In turn, Ukraine president Poroshenko extended a ceasefire by government forces until 10 p.m. local time today.

The Russian economy would contract should the West introduce wide-ranging sectoral sanctions but that would not be a “dramatic” situation, Economy Minister Alexei Ulyukayev said over the weekend.

Conversely, with the hunt for yield still well and truly on, last week’s bond issue by Russia’s biggest lender Sberbank could unleash more pent-up Russian issuance despite the threat of tougher sanctions.

The EU leaders said they were ready to meet again at any time to adopt new sanctions against Russia and could target new people and companies with asset freezes as early as this week.
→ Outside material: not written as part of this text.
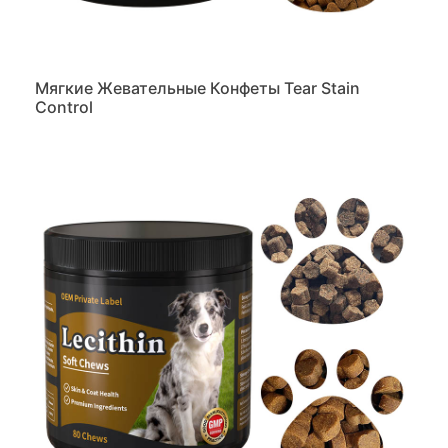
Мягкие Жевательные Конфеты Tear Stain
Control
But, given its energy reliance on Russia, the EU is much more hesitant than Washington about deploying the sweeping trade embargoes that would really hurt.

Angela Merkel and Francois Hollande spoke with Vladimir Putin and Poroshenko by phone for more than two hours on Sunday and “stressed the importance of further concrete progress towards the stabilisation of security on the ground, the extension of the ceasefire and the implementation of the peace plan presented by the Ukrainian authorities”.

Euro zone inflation data for June kick off the economic week and will cue up the European Central Bank’s policy meeting on Thursday.

The ECB has made clear that its flurry of policy gambits last time will not be measurable in terms of impact until late in the year – a tacit message that the nuclear option of printing money will not be unleashed until that point and only then if inflation has failed to come to life.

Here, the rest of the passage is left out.